● **TASK DESCRIPTION**
For each record, copy the text exactly and omit any picture it holds.

'''

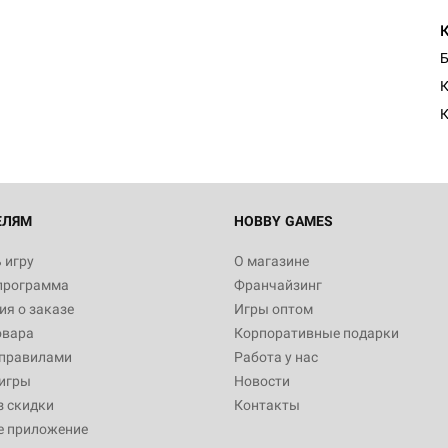
Б
К
ЕЛЯМ
HOBBY GAMES
 игру
О магазине
программа
Франчайзинг
я о заказе
Игры оптом
овара
Корпоративные подарки
 правилами
Работа у нас
игры
Новости
з скидки
Контакты
е приложение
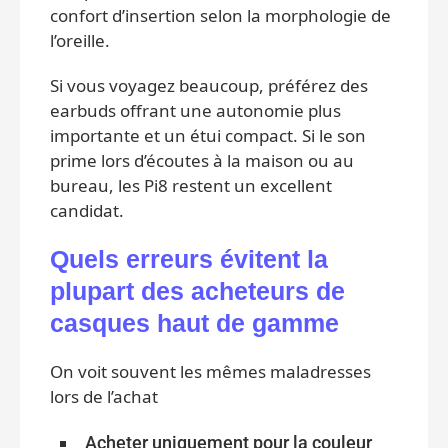
confort d’insertion selon la morphologie de
l’oreille.
Si vous voyagez beaucoup, préférez des
earbuds offrant une autonomie plus
importante et un étui compact. Si le son
prime lors d’écoutes à la maison ou au
bureau, les Pi8 restent un excellent
candidat.
Quels erreurs évitent la
plupart des acheteurs de
casques haut de gamme
On voit souvent les mêmes maladresses
lors de l’achat
Acheter uniquement pour la couleur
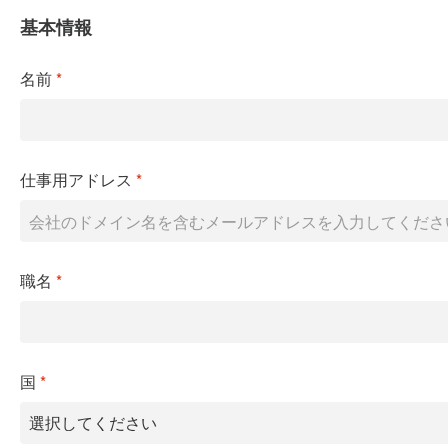
基本情報
名前
*
仕事用アドレス
*
職名
*
国
*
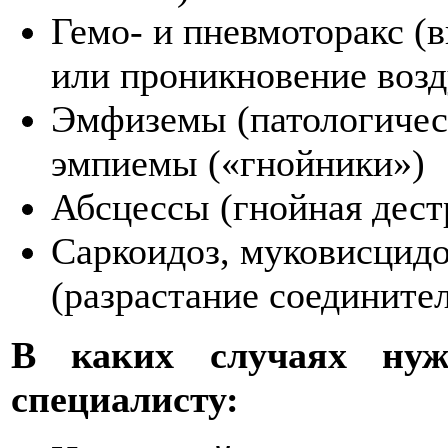
Гемо- и пневмоторакс (
или проникновение возд
Эмфиземы (патологичес
эмпиемы («гнойники»)
Абсцессы (гнойная дест
Саркоидоз, муковисцидо
(разрастание соедините
В каких случаях нуж
специалисту:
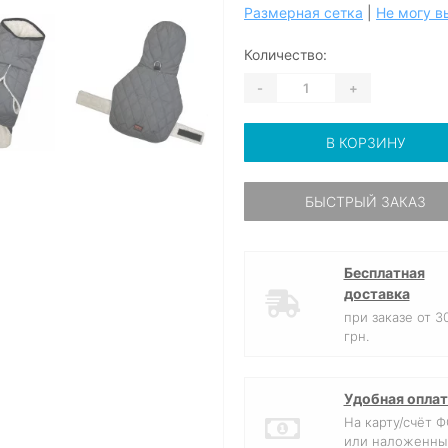
Размерная сетка
|
Не могу в
Количество:
-
+
В КОРЗИНУ
БЫСТРЫЙ ЗАКАЗ
Бесплатная
доставка
при заказе от 3
грн.
Удобная оплат
На карту/счёт 
или наложенны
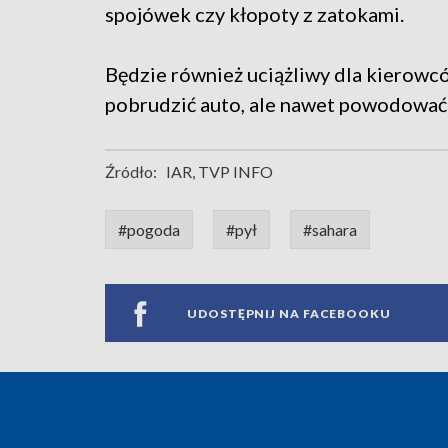
spojówek czy kłopoty z zatokami.
Będzie również uciążliwy dla kierowcó
pobrudzić auto, ale nawet powodować ma
Źródło:
IAR, TVP INFO
#pogoda
#pył
#sahara
UDOSTĘPNIJ NA FACEBOOKU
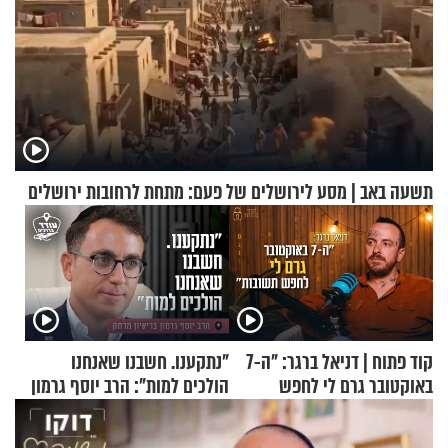
תשעה באב | מסע לירושלים של פעם: מתחת לרחובות ירושלים
קוד פתוח | דניאל ברגר: "ה-7
"נתקענו. חשבנו שאנחנו
באוקטובר גרם לי לחפש
הולכים למות": הרב יוסף גרמון
תשובות"
בריאיון מרתק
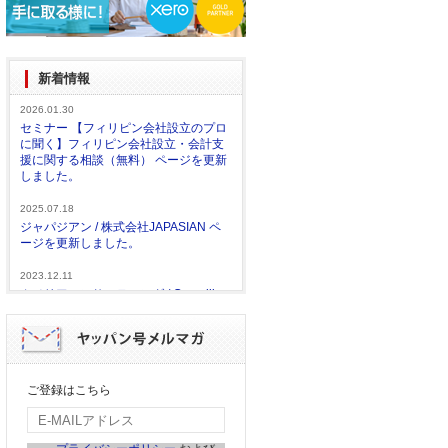
新着情報
2026.01.30
セミナー 【フィリピン会社設立のプロ
に聞く】フィリピン会社設立・会計支
援に関する相談（無料） ページを更新
しました。
2025.07.18
ジャパジアン / 株式会社JAPASIAN ペ
ージを更新しました。
2023.12.11
カメリアコンサルティング / Camellia
Consulting Inc. ページを更新しまし
た。
2023.11.27
Innovare Group（インドネシア） ペー
ご登録はこちら
ジを更新しました。
2023.10.04
セミナー フィリピン投資セミナー～フ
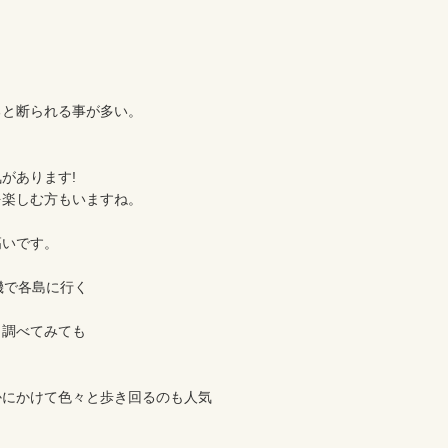
と断られる事が多い。

あります!

楽しむ方もいますね。

いです。

で各島に行く

調べてみても

かにかけて色々と歩き回るのも人気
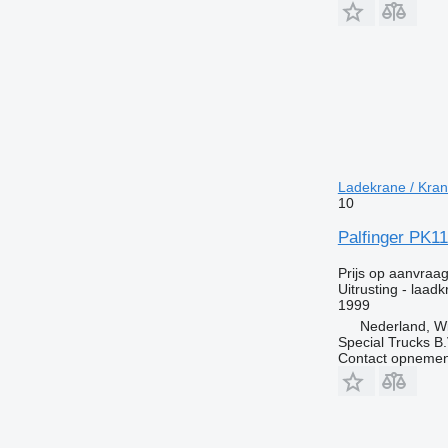
Ladekrane / Kran
10
Palfinger PK11
Prijs op aanvraa
Uitrusting - laad
1999
Nederland, W
Special Trucks B.
Contact opnemen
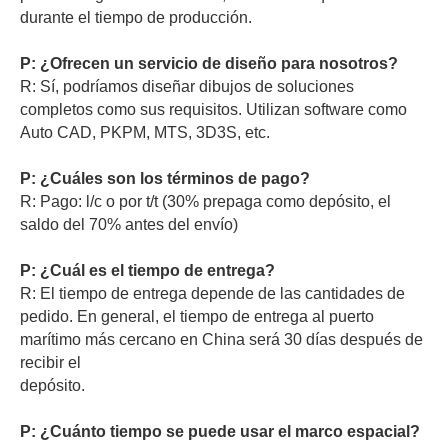
durante el tiempo de producción.
P: ¿Ofrecen un servicio de diseño para nosotros?
R: Sí, podríamos diseñar dibujos de soluciones
completos como sus requisitos. Utilizan software como
Auto CAD, PKPM, MTS, 3D3S, etc.
P: ¿Cuáles son los términos de pago?
R: Pago: l/c o por t/t (30% prepaga como depósito, el
saldo del 70% antes del envío)
P: ¿Cuál es el tiempo de entrega?
R: El tiempo de entrega depende de las cantidades de
pedido. En general, el tiempo de entrega al puerto
marítimo más cercano en China será 30 días después de
recibir el
depósito.
P: ¿Cuánto tiempo se puede usar el marco espacial?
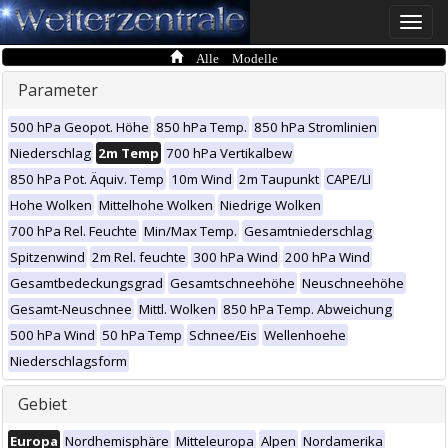
Toggle
naviga
Alle Modelle
Parameter
500 hPa Geopot. Höhe
850 hPa Temp.
850 hPa Stromlinien
Niederschlag
2m Temp
700 hPa Vertikalbew
850 hPa Pot. Äquiv. Temp
10m Wind
2m Taupunkt
CAPE/LI
Hohe Wolken
Mittelhohe Wolken
Niedrige Wolken
700 hPa Rel. Feuchte
Min/Max Temp.
Gesamtniederschlag
Spitzenwind
2m Rel. feuchte
300 hPa Wind
200 hPa Wind
Gesamtbedeckungsgrad
Gesamtschneehöhe
Neuschneehöhe
Gesamt-Neuschnee
Mittl. Wolken
850 hPa Temp. Abweichung
500 hPa Wind
50 hPa Temp
Schnee/Eis
Wellenhoehe
Niederschlagsform
Gebiet
Europa
Nordhemisphäre
Mitteleuropa
Alpen
Nordamerika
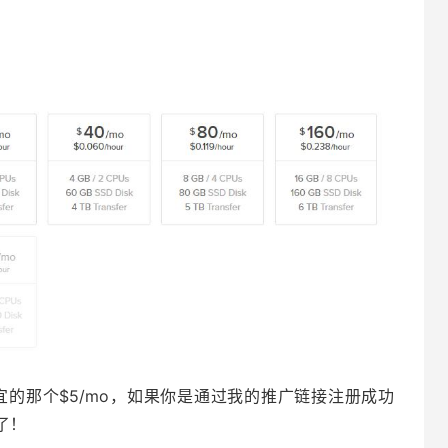
的那个$5/mo，如果你是通过我的推广链接注册成功
了！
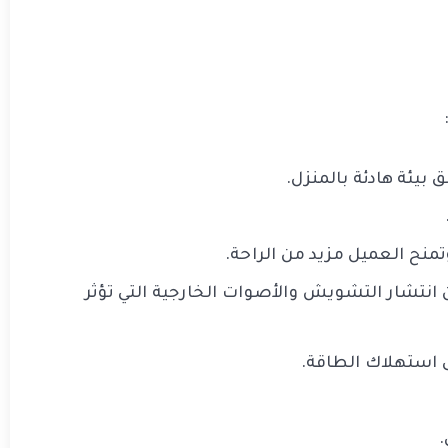
يئة هادئة بالمنزل.
تمنح العميل مزيد من الراحة.
انتشار التشويش والأصوات الخارجية التي تؤثر
ى استهلاك الطاقة.
.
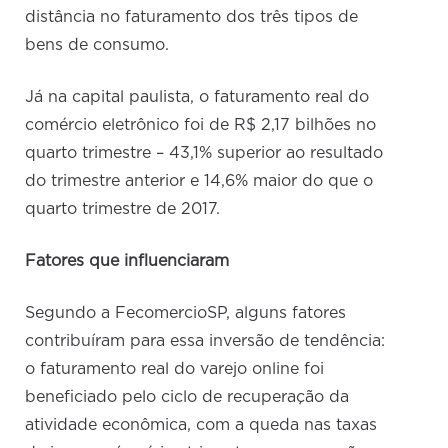
distância no faturamento dos três tipos de
bens de consumo.
Já na capital paulista, o faturamento real do
comércio eletrônico foi de R$ 2,17 bilhões no
quarto trimestre – 43,1% superior ao resultado
do trimestre anterior e 14,6% maior do que o
quarto trimestre de 2017.
Fatores que influenciaram
Segundo a FecomercioSP, alguns fatores
contribuíram para essa inversão de tendência:
o faturamento real do varejo online foi
beneficiado pelo ciclo de recuperação da
atividade econômica, com a queda nas taxas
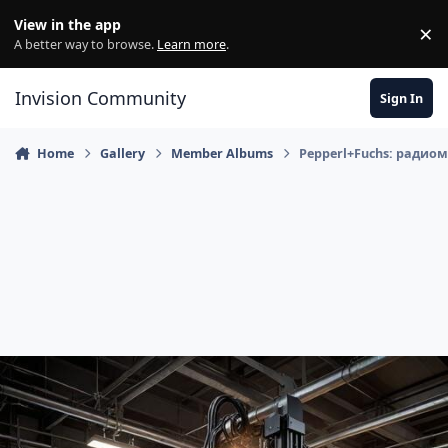
Skip to content
View in the app
×
Di
A better way to browse.
Learn more
.
Invision Community
Sign In
Home
Gallery
Member Albums
Pepperl+Fuchs: радио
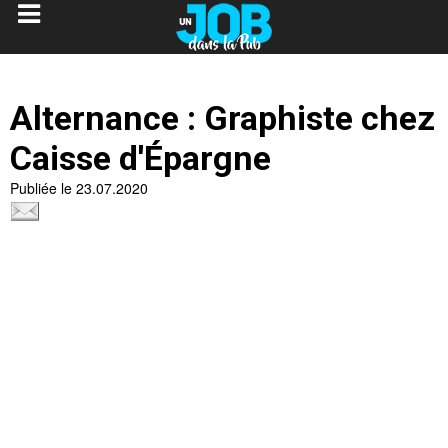
Alternance : Graphiste chez
Caisse d'Épargne
Publiée le 23.07.2020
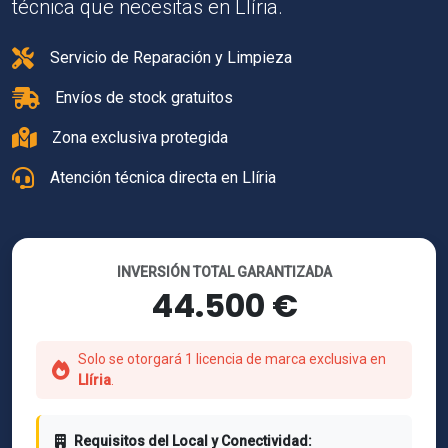
técnica que necesitas en Llíria.
Servicio de Reparación y Limpieza
Envíos de stock gratuitos
Zona exclusiva protegida
Atención técnica directa en Llíria
INVERSIÓN TOTAL GARANTIZADA
44.500 €
Solo se otorgará 1 licencia de marca exclusiva en
Llíria
.
Requisitos del Local y Conectividad:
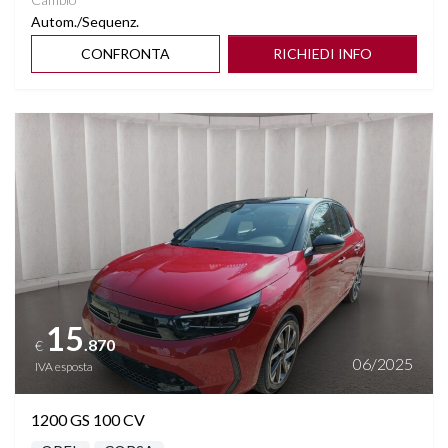
Autom./Sequenz.
CONFRONTA
RICHIEDI INFO
Vedi dettagli
15
.870
€
06/2025
IVA esposta
1200 GS 100 CV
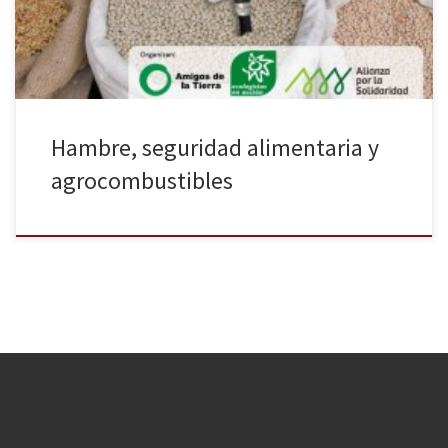
invitados de Senegal y Paraguay. Organizado por Alianza por […]
Hambre, seguridad alimentaria y
agrocombustibles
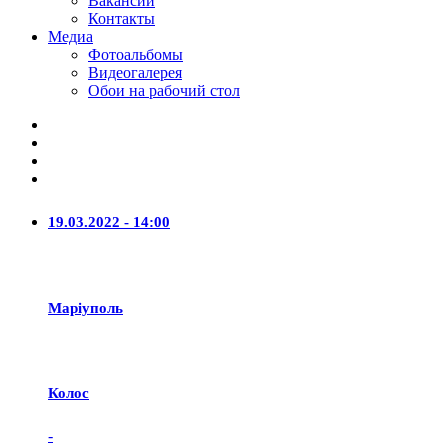
Вакансии
Контакты
Медиа
Фотоальбомы
Видеогалерея
Обои на рабочий стол
19.03.2022 - 14:00
Маріуполь
Колос
-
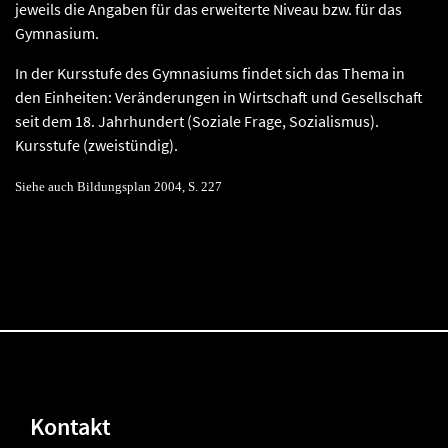
jeweils die Angaben für das erweiterte Niveau bzw. für das
Gymnasium.
In der Kursstufe des Gymnasiums findet sich das Thema in
den Einheiten: Veränderungen in Wirtschaft und Gesellschaft
seit dem 18. Jahrhundert (Soziale Frage, Sozialismus).
Kursstufe (zweistündig).
Siehe auch Bildungsplan 2004, S. 227
Kontakt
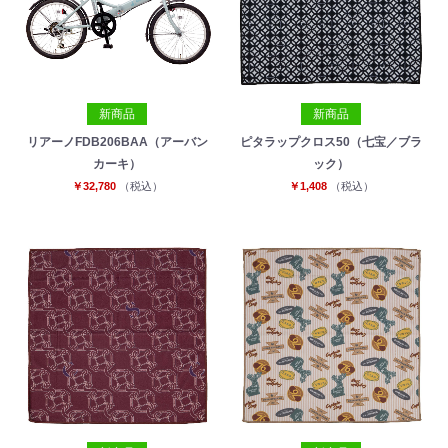
新商品
新商品
リアーノFDB206BAA（アーバン
ピタラップクロス50（七宝／ブラ
カーキ）
ック）
￥32,780
（税込）
￥1,408
（税込）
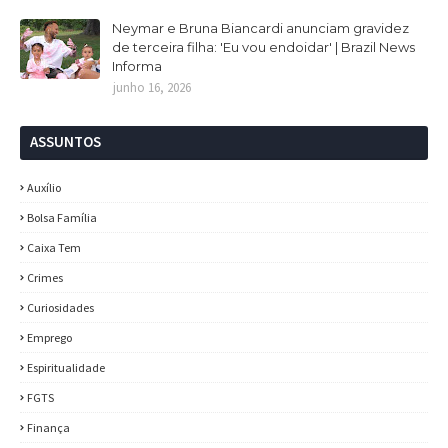
Neymar e Bruna Biancardi anunciam gravidez
de terceira filha: 'Eu vou endoidar' | Brazil News
Informa
junho 16, 2026
ASSUNTOS
Auxílio
Bolsa Família
Caixa Tem
Crimes
Curiosidades
Emprego
Espiritualidade
FGTS
Finança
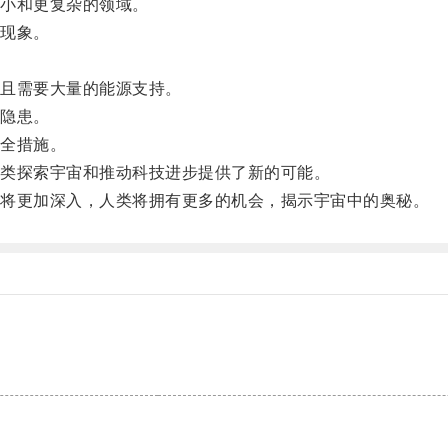
小和更复杂的领域。
现象。
且需要大量的能源支持。
隐患。
全措施。
类探索宇宙和推动科技进步提供了新的可能。
将更加深入，人类将拥有更多的机会，揭示宇宙中的奥秘。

'''

● **OUTPUT OF THE TASK**
Б
К
ЕЛЯМ
HOBBY GAMES
 игру
О магазине
программа
Франчайзинг
я о заказе
Игры оптом
овара
Корпоративные подарки
 правилами
Работа у нас
игры
Новости
з скидки
Контакты
е приложение
confort d’insertion selon la morphologie de
l’oreille.
Si vous voyagez beaucoup, préférez des
earbuds offrant une autonomie plus
importante et un étui compact. Si le son
prime lors d’écoutes à la maison ou au
bureau, les Pi8 restent un excellent
candidat.
Quels erreurs évitent la
plupart des acheteurs de
casques haut de gamme
On voit souvent les mêmes maladresses
lors de l’achat
Acheter uniquement pour la couleur
基本情報
名前
*
仕事用アドレス
*
職名
*
国
*
Гемо- и пневмоторакс (
или проникновение возд
Эмфиземы (патологичес
эмпиемы («гнойники»)
Абсцессы (гнойная дест
Саркоидоз, муковисцидо
(разрастание соедините
В каких случаях нуж
специалисту:
Размерная сетка
|
Не могу в
Количество:
-
+
В КОРЗИНУ
БЫСТРЫЙ ЗАКАЗ
Бесплатная
доставка
при заказе от 3
грн.
Удобная оплат
На карту/счёт 
или наложенны
spojówek czy kłopoty z zatokami.
Będzie również uciążliwy dla kierowcó
pobrudzić auto, ale nawet powodować ma
Źródło:
IAR, TVP INFO
#pogoda
#pył
#sahara
UDOSTĘPNIJ NA FACEBOOKU
תשעה באב | מסע לירושלים של פעם: מתחת לרחובות ירושלים
קוד פתוח | דניאל ברגר: "ה-7
"נתקענו. חשבנו שאנחנו
באוקטובר גרם לי לחפש
הולכים למות": הרב יוסף גרמון
תשובות"
בריאיון מרתק
新着情報
2026.01.30
セミナー 【フィリピン会社設立のプロ
に聞く】フィリピン会社設立・会計支
援に関する相談（無料） ページを更新
しました。
2025.07.18
ジャパジアン / 株式会社JAPASIAN ペ
ージを更新しました。
2023.12.11
カメリアコンサルティング / Camellia
Consulting Inc. ページを更新しまし
た。
2023.11.27
Innovare Group（インドネシア） ペー
ご登録はこちら
ジを更新しました。
2023.10.04
セミナー フィリピン投資セミナー～フ
と断られる事が多い。

あります!

楽しむ方もいますね。

いです。

で各島に行く

調べてみても

かにかけて色々と歩き回るのも人気
Ladekrane / Kran
10
Palfinger PK11
Prijs op aanvraa
Uitrusting - laad
1999
Nederland, W
Special Trucks B.
Contact opnemen
durante el tiempo de producción.
P: ¿Ofrecen un servicio de diseño para nosotros?
R: Sí, podríamos diseñar dibujos de soluciones
completos como sus requisitos. Utilizan software como
Auto CAD, PKPM, MTS, 3D3S, etc.
P: ¿Cuáles son los términos de pago?
R: Pago: l/c o por t/t (30% prepaga como depósito, el
saldo del 70% antes del envío)
P: ¿Cuál es el tiempo de entrega?
R: El tiempo de entrega depende de las cantidades de
pedido. En general, el tiempo de entrega al puerto
marítimo más cercano en China será 30 días después de
recibir el
depósito.
P: ¿Cuánto tiempo se puede usar el marco espacial?
Toggle
naviga
Alle Modelle
Parameter
500 hPa Geopot. Höhe
850 hPa Temp.
850 hPa Stromlinien
Niederschlag
2m Temp
700 hPa Vertikalbew
850 hPa Pot. Äquiv. Temp
10m Wind
2m Taupunkt
CAPE/LI
Hohe Wolken
Mittelhohe Wolken
Niedrige Wolken
700 hPa Rel. Feuchte
Min/Max Temp.
Gesamtniederschlag
Spitzenwind
2m Rel. feuchte
300 hPa Wind
200 hPa Wind
Gesamtbedeckungsgrad
Gesamtschneehöhe
Neuschneehöhe
Gesamt-Neuschnee
Mittl. Wolken
850 hPa Temp. Abweichung
500 hPa Wind
50 hPa Temp
Schnee/Eis
Wellenhoehe
Niederschlagsform
Gebiet
Europa
Nordhemisphäre
Mitteleuropa
Alpen
Nordamerika
的那个$5/mo，如果你是通过我的推广链接注册成功
了！
يئة هادئة بالمنزل.
تمنح العميل مزيد من الراحة.
انتشار التشويش والأصوات الخارجية التي تؤثر
ى استهلاك الطاقة.
.
distância no faturamento dos três tipos de
bens de consumo.
Já na capital paulista, o faturamento real do
comércio eletrônico foi de R$ 2,17 bilhões no
quarto trimestre – 43,1% superior ao resultado
do trimestre anterior e 14,6% maior do que o
quarto trimestre de 2017.
Fatores que influenciaram
Segundo a FecomercioSP, alguns fatores
contribuíram para essa inversão de tendência:
o faturamento real do varejo online foi
beneficiado pelo ciclo de recuperação da
atividade econômica, com a queda nas taxas
Skip to content
View in the app
×
Di
A better way to browse.
Learn more
.
Invision Community
Sign In
Home
Gallery
Member Albums
Pepperl+Fuchs: радио
Alternance : Graphiste chez
Caisse d'Épargne
Publiée le 23.07.2020
técnica que necesitas en Llíria.
Servicio de Reparación y Limpieza
Envíos de stock gratuitos
Zona exclusiva protegida
Atención técnica directa en Llíria
INVERSIÓN TOTAL GARANTIZADA
44.500 €
Solo se otorgará 1 licencia de marca exclusiva en
Llíria
.
Requisitos del Local y Conectividad:
Autom./Sequenz.
CONFRONTA
RICHIEDI INFO
Vedi dettagli
15
.870
€
06/2025
IVA esposta
1200 GS 100 CV
invitados de Senegal y Paraguay. Organizado por Alianza por […]
Hambre, seguridad alimentaria y
agrocombustibles
Вакансии
Контакты
Медиа
Фотоальбомы
Видеогалерея
Обои на рабочий стол
19.03.2022 - 14:00
Маріуполь
Колос
-
jeweils die Angaben für das erweiterte Niveau bzw. für das
Gymnasium.
In der Kursstufe des Gymnasiums findet sich das Thema in
den Einheiten: Veränderungen in Wirtschaft und Gesellschaft
seit dem 18. Jahrhundert (Soziale Frage, Sozialismus).
Kursstufe (zweistündig).
Siehe auch Bildungsplan 2004, S. 227
Kontakt
新商品
新商品
リアーノFDB206BAA（アーバン
ピタラップクロス50（七宝／ブラ
カーキ）
ック）
￥32,780
（税込）
￥1,408
（税込）
Neymar e Bruna Biancardi anunciam gravidez
de terceira filha: 'Eu vou endoidar' | Brazil News
Informa
junho 16, 2026
ASSUNTOS
Auxílio
Bolsa Família
Caixa Tem
Crimes
Curiosidades
Emprego
Espiritualidade
FGTS
Finança
小和更复杂的领域。
现象。
且需要大量的能源支持。
隐患。
全措施。
类探索宇宙和推动科技进步提供了新的可能。
将更加深入，人类将拥有更多的机会，揭示宇宙中的奥秘。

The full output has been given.